Personal information
- Nationality: Canadian
- Born: 6 May 1969 (age 57) North Vancouver, British Columbia, Canada

Sport
- Country: Canada
- Sport: Swimming
- Disability class: B3
- Coached by: Mike Blondal Peter Vizsolyi Ron Jacks

Medal record
Men's swimming
Representing Canada
Paralympics
| Gold medal – first place | 1984 Stoke Mandeville / New York | 100m butterfly |
| Gold medal – first place | 1984 Stoke Mandeville / New York | 200m individual medley |
| Gold medal – first place | 1984 Stoke Mandeville / New York | 400m individual medley |
| Gold medal – first place | 1984 Stoke Mandeville / New York | 4×100m medley relay |
| Gold medal – first place | 1988 Seoul | 50m freestyle |
| Gold medal – first place | 1988 Seoul | 100m freestyle |
| Gold medal – first place | 1988 Seoul | 400m freestyle |
| Gold medal – first place | 1988 Seoul | 100m backstroke |
| Gold medal – first place | 1988 Seoul | 100m butterfly |
| Gold medal – first place | 1988 Seoul | 200m individual medley |
| Gold medal – first place | 1988 Seoul | 400m individual medley |
| Gold medal – first place | 1988 Seoul | 4×100m freestyle relay |
| Gold medal – first place | 1988 Seoul | 4×100m medley relay |
| Gold medal – first place | 1992 Barcelona | 100m backstroke |
| Gold medal – first place | 1992 Barcelona | 100m butterfly |
| Gold medal – first place | 1992 Barcelona | 200m individual medley |
| Gold medal – first place | 1992 Barcelona | 400m individual medley |
| Silver medal – second place | 1984 Stoke Mandeville / New York | 100m backstroke |
| Silver medal – second place | 1984 Stoke Mandeville / New York | 4×100m freestyle relay |
| Silver medal – second place | 1992 Barcelona | 200m backstroke |

= Michael Edgson =

Canadian Paralympic swimmer

Michael Edgson (born 6 May 1969) is a Canadian retired Paralympic swimmer. He is amongst the most successful Paralympians of all time having won 17 gold medals. He attended three Games between 1984 and 1992, winning medals in all but one of the events in which he competed individually. As a visually-impaired athlete Edgson competes in the B3 classification.

== Early life ==
Born in North Vancouver on 6 May 1969, Edgson moved to Nanaimo at a young age. He played ice hockey, soccer, and gymnastics but found that his visual impairment did not negatively affect him in swimming as it might in other sports and began swimming competitively at the age of eleven.

== Swimming ==
He has competed internationally in both disability and able-bodied swimming events from age 14.

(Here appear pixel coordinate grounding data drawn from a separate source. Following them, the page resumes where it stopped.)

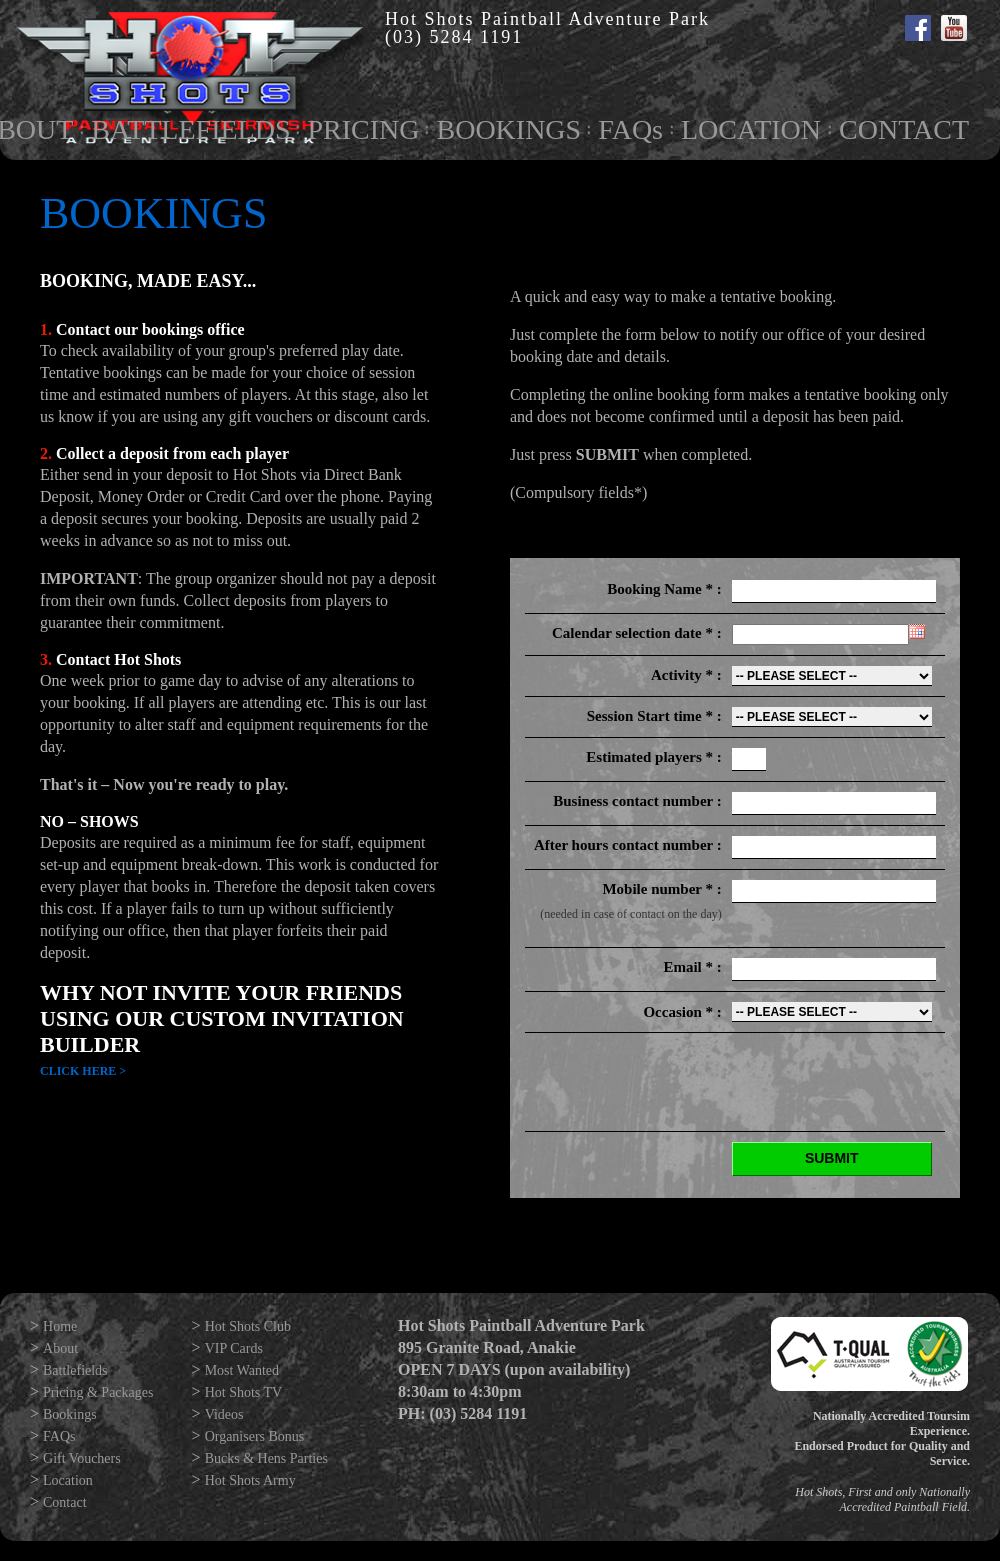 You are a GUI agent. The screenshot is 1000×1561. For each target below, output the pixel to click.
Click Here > (83, 1071)
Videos (224, 1414)
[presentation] (793, 1082)
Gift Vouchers (82, 1458)
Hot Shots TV (244, 1392)
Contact (65, 1502)
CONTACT (904, 130)
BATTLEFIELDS (190, 130)
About (60, 1348)
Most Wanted (242, 1370)
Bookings (70, 1414)
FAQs (630, 130)
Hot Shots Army (250, 1480)
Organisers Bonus (255, 1436)
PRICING (363, 130)
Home (60, 1326)
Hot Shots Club (248, 1326)
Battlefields (75, 1370)
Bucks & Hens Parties (266, 1458)
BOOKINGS (508, 130)
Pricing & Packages (98, 1392)
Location (68, 1480)
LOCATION (751, 130)
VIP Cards (234, 1348) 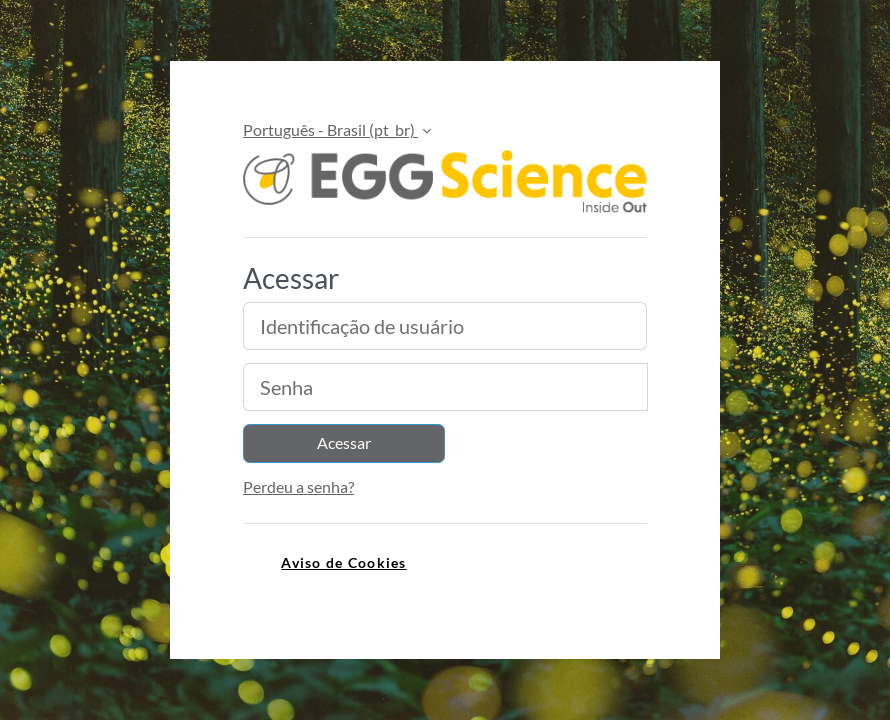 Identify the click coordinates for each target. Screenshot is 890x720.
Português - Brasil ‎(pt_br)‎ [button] (330, 129)
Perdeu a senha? (298, 486)
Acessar (344, 442)
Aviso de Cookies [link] (343, 562) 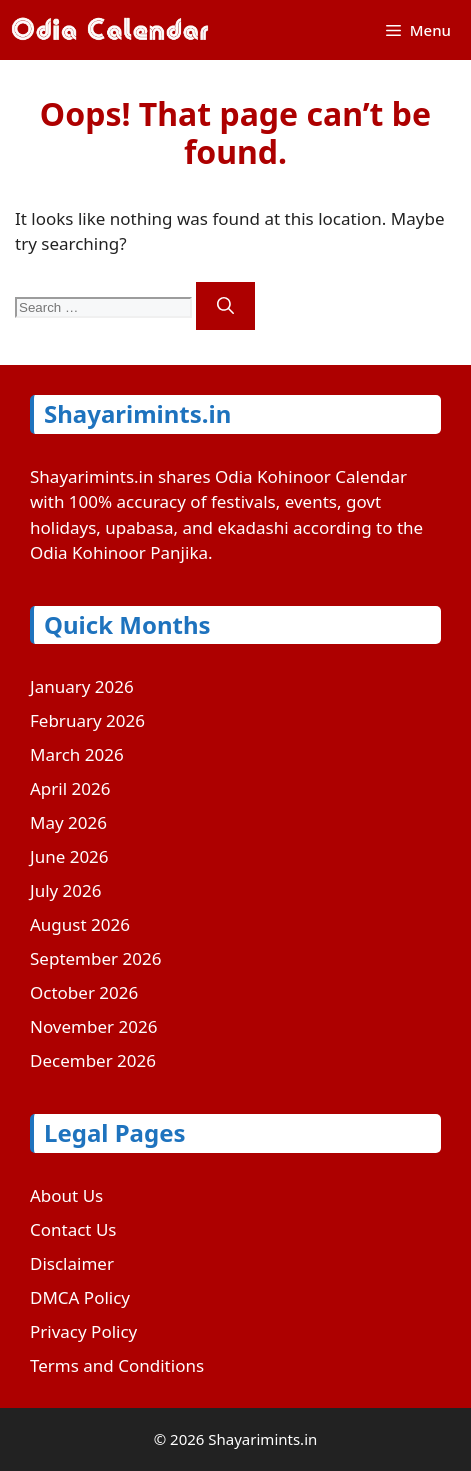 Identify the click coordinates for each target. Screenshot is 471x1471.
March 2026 (77, 754)
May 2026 (68, 822)
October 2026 (84, 992)
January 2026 (82, 686)
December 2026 (93, 1060)
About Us (66, 1195)
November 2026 (93, 1026)
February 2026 (87, 720)
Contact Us (73, 1229)
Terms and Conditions (117, 1365)
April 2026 (70, 788)
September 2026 (95, 958)
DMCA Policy (80, 1297)
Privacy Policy (83, 1331)
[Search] (225, 306)
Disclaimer (72, 1263)
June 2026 (69, 856)
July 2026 (66, 890)
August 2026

Edgson set nine world records during a career that lasted twelve years. With 18 Paralympic gold medals Edgson is one of the most successful Canadian athletes of all time. He is a three-time recipient of the BC Disabled Athlete of the Year Award and was inducted into the Terry Fox Hall of Fame in 2006. In 2009 Edgson became the first Paralympian to be honoured with a place in Swimming Canada's Circle of Excellence. In 2013, he was inducted in to the Greater Victoria Sports Hall of Fame and in 2015 he was awarded the Order of Sport, marking his induction into Canada's Sports Hall of Fame.

At the 1984 Summer Paralympics in Long Island Edgson won five medals (four gold and one silver) and set four new records. His most successful haul came four years later in Gothenburg when he won nine events. He was chosen to carry the Canadian flag at the closing ceremony. Edgson went on to win four more gold medals and a silver in 1992 in Barcelona.

After retiring from international competition Edgson became the finance director for the Canadian Paralympic Committee.